# Leota Trails 5-1-21



## Rich1028 (Jul 14, 2013)

*Leota Trails 5-1-21*









Leota Trail : Up North Trails


The trail traverses along Muskegon River north of Harrison for 50” ATV or less. The area varies in terrain from views of the river to rocky hillsides.




www.upnorthtrails.org





First Ride there this Year! And it was worth it! Trails were nice and Dry, if you like them dry, We do! Less Cleaning on Sunday! This Video takes us from the trail head, to the Muskegon River. We are Heading Over to the Denton Trails in the Next Video. 
Hope to See You On The Trails!


----------



## JenP (Mar 11, 2018)

These are awesome! Well be up riding in mio next week! First time for me in years cannot wait!!


----------



## Rich1028 (Jul 14, 2013)

Have Fun in Mio!
it is great there.
you taking videos? or pictures?


----------



## JenP (Mar 11, 2018)

I’ll take pictures! I don’t have a go pro...yet!!


----------



## Rich1028 (Jul 14, 2013)

*Denton Trails* 
This Video Continues were the Leota Trails Video Ended. We are now on the Denton Trails.
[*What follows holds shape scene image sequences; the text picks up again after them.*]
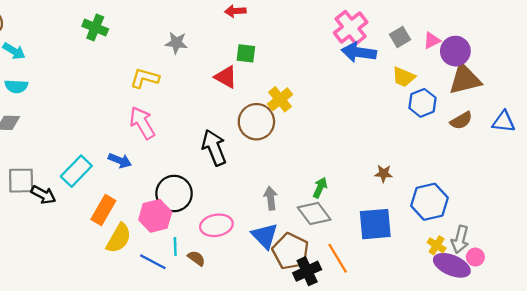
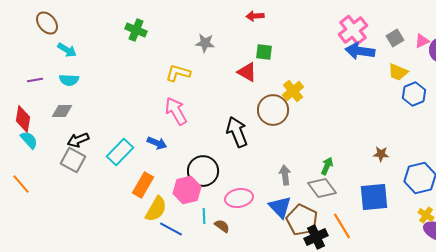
gray square: (21, 181) -> (73, 160), turned 30
black arrow: (43, 195) -> (78, 140), moved, turned 130
blue line: (153, 262) -> (171, 229), moved

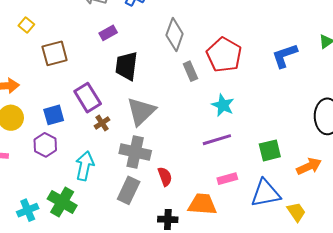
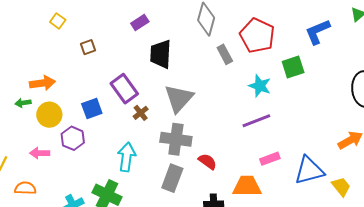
brown square: (55, 53) -> (88, 47), size x0.6
purple hexagon: (45, 145) -> (73, 138), moved
green square: (270, 150) -> (293, 67), moved
red semicircle: (165, 177) -> (207, 161), turned -30

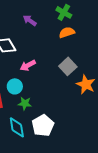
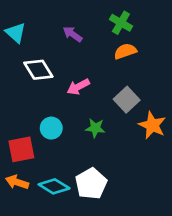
pink arrow: (28, 65) -> (78, 87), moved
green star: (25, 103) -> (95, 128), moved
cyan diamond: (17, 127) -> (54, 186), turned -50

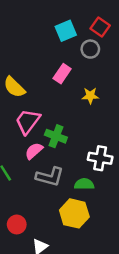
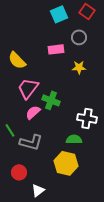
gray circle: (90, 49) -> (79, 37), moved
pink rectangle: (62, 74) -> (56, 49), turned 49
gray L-shape: (50, 177) -> (31, 142), moved

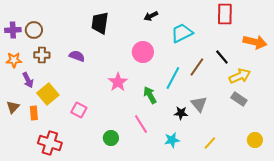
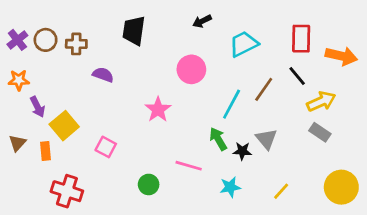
red rectangle: (225, 14) -> (301, 39), moved
purple cross: (13, 30) -> (17, 40), turned -35
brown cross: (42, 55) -> (76, 44), moved
green arrow: (150, 95) -> (218, 139), moved
pink line: (141, 124) -> (189, 166), turned -42
yellow circle: (255, 140) -> (341, 187), size x1.6

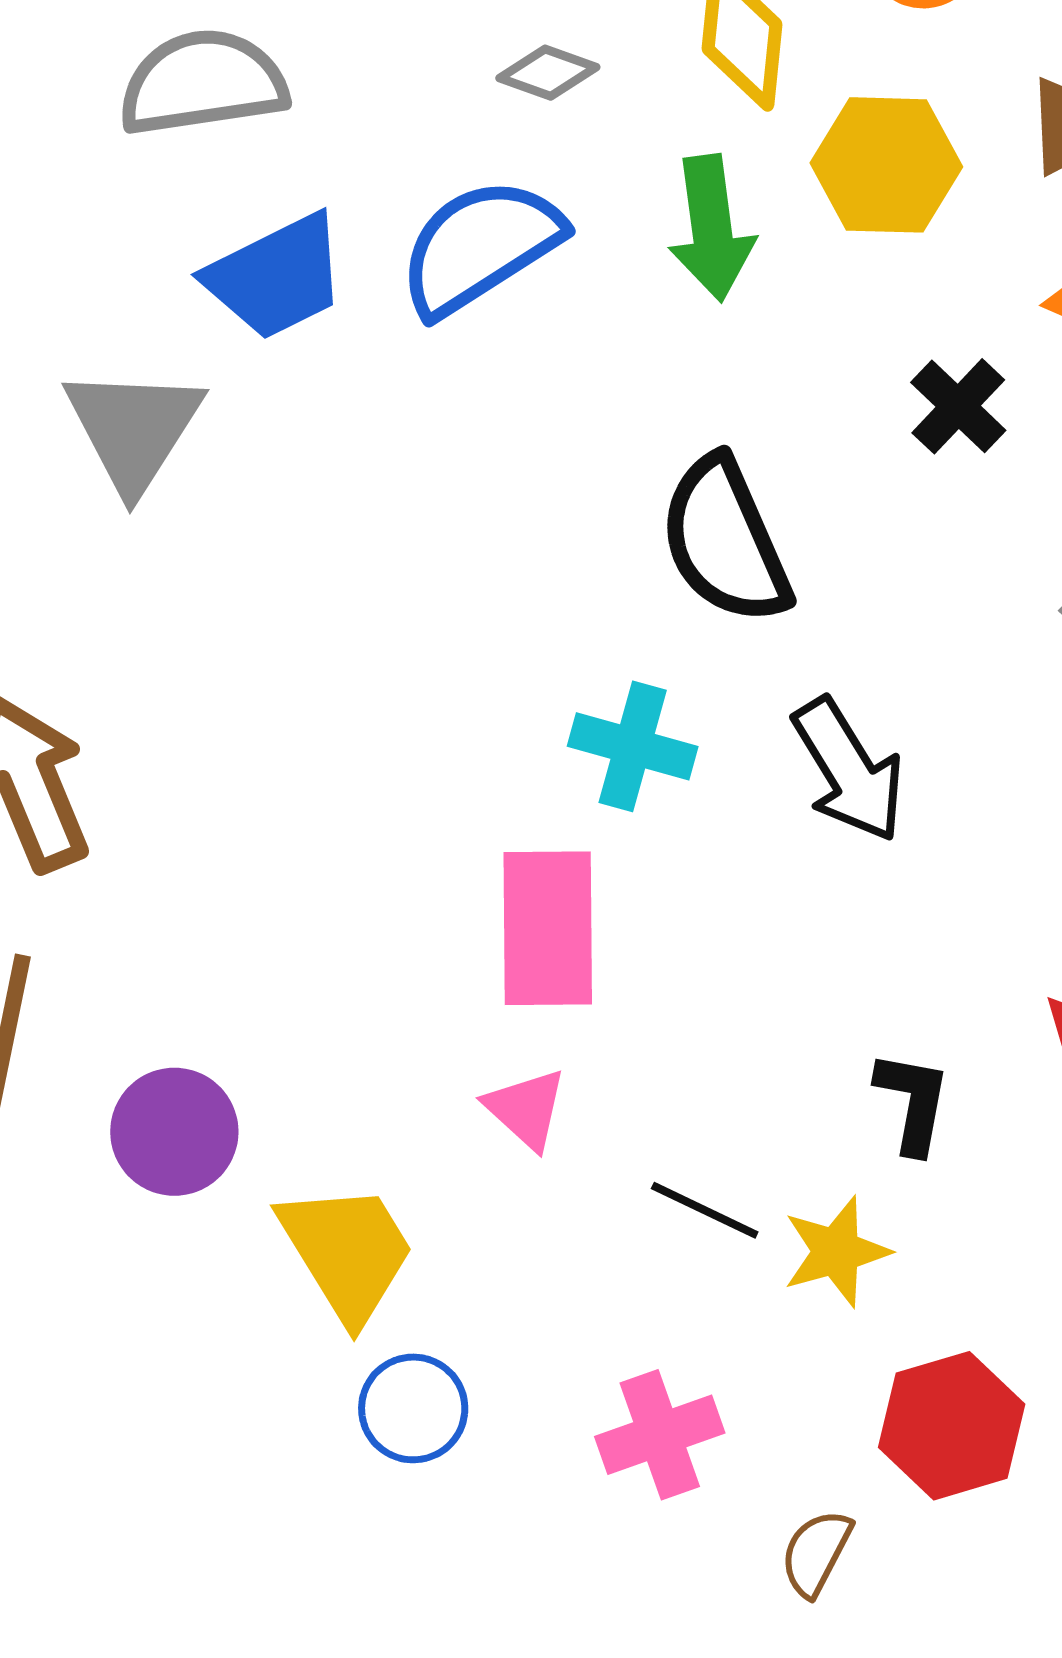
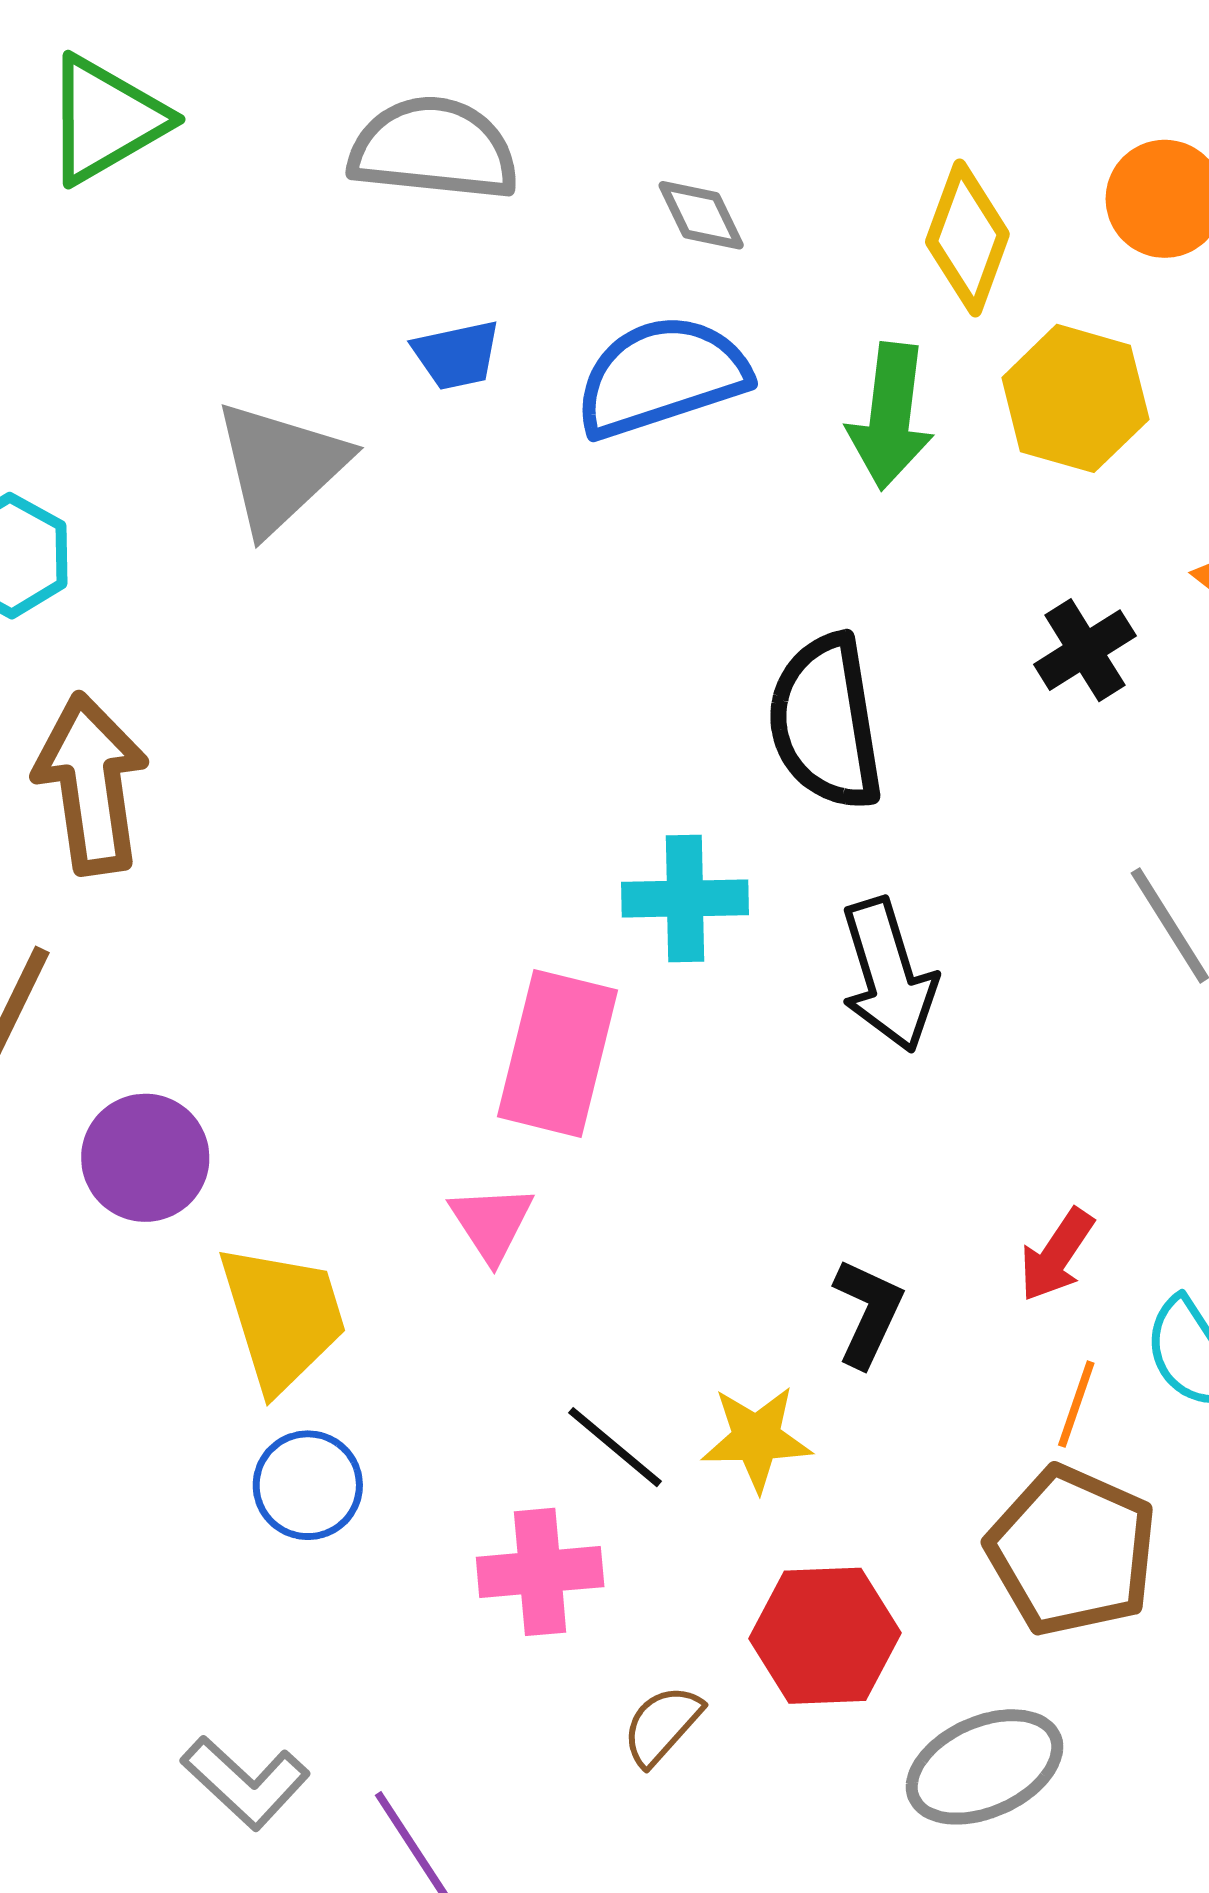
gray diamond: (548, 73) -> (701, 215), moved, turned 30
blue trapezoid: (276, 277) -> (457, 355), size x0.6
cyan cross: (633, 746) -> (685, 899), turned -31
black line: (705, 1210) -> (615, 1447), moved

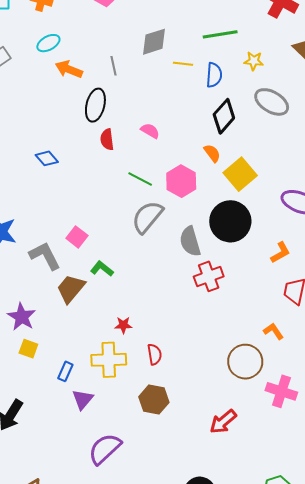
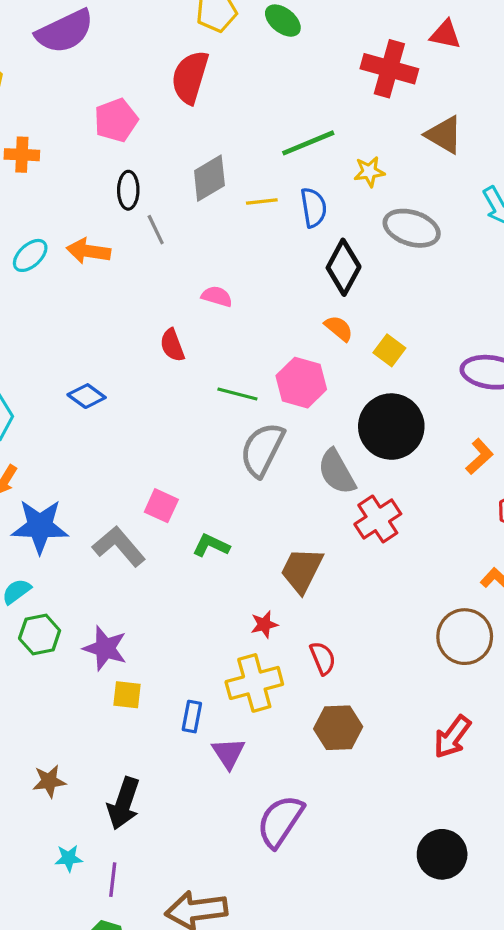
cyan ellipse: (48, 43) -> (30, 255), moved
black ellipse: (95, 105) -> (128, 190), moved, size x0.7
pink semicircle: (150, 131) -> (217, 296), moved
yellow square: (240, 174) -> (389, 350), size x0.6
brown trapezoid: (71, 289) -> (302, 570), moved

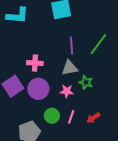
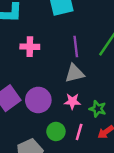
pink cross: (35, 63) -> (30, 47), moved
green star: (86, 82) -> (98, 109), moved

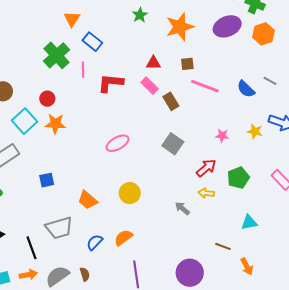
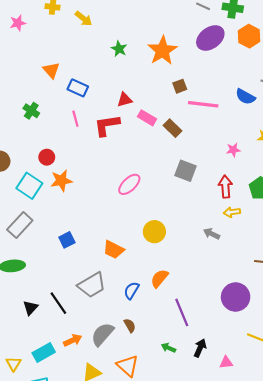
green cross: (56, 55) -> (31, 111), moved, size x0.6
red triangle: (153, 63) -> (125, 100), moved
red arrow: (206, 168) -> (225, 187), turned -40
black line: (32, 248) -> (58, 303), moved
Denton Creek Trail & Route : Up North Trails


----------



## mac66 (Apr 4, 2017)

I have a cabin a couple miles south of the Denton creek trails (east of Meredith). I ride them occasionally. I've never got over to Leota but I've ridden up to St. Helen. Just getting back into trail riding after about a 15 year absence.


----------



## Rich1028 (Jul 14, 2013)

mac66 said:


> I have a cabin a couple miles south of the Denton creek trails (east of Meredith). I ride them occasionally. I've never got over to Leota but I've ridden up to St. Helen. Just getting back into trail riding after about a 15 year absence.


Nice Area.
We ride from Leota to Houghton Lake,eat and gas up and ride back to Leota.
Wow! Denton Trails to St. Helen is A trip.
Thanks for watching, and the comment!


----------



## mac66 (Apr 4, 2017)

Rich1028 said:


> Nice Area.
> We ride from Leota to Houghton Lake,eat and gas up and ride back to Leota.
> Wow! Denton Trails to St. Helen is A trip.
> Thanks for watching, and the comment!


It's not too bad if you start at the trail head on Waco road and head east/north.


----------



## Rich1028 (Jul 14, 2013)

mac66 said:


> It's not too bad if you start at the trail head on Waco road and head east/north.


ok,I think I know were that is.


----------



## mac66 (Apr 4, 2017)

Rich1028 said:


> ok,I think I know were that is.


The trail head is on Waco road west of M 18 at the north end of the trail system. However, there is some open space for people to park their trucks/trailers on Waco rd just off of M 18 on the west side without going to the trail head. They then head to St. Helens by going east on Waco road until they pick up the ORV route on the other side of the gas line.

The actual ORV trail crosses M 18 about a mile south of Waco rd but then you have to go south, then all the way back north. It's quicker to just take Waco rd directly east since the ORV route to St. Helens is north of Waco rd.


----------



## Rich1028 (Jul 14, 2013)

mac66 said:


> The trail head is on Waco road west of M 18 at the north end of the trail system. However, there is some open space for people to park their trucks/trailers on Waco rd just off of M 18 on the west side without going to the trail head. They then head to St. Helens by going east on Waco road until they pick up the ORV route on the other side of the gas line.
> 
> The actual ORV trail crosses M 18 about a mile south of Waco rd but then you have to go south, then all the way back north. It's quicker to just take Waco rd directly east since the ORV route to St. Helens is north of Waco rd.


I think I can find that, Thanks!


----------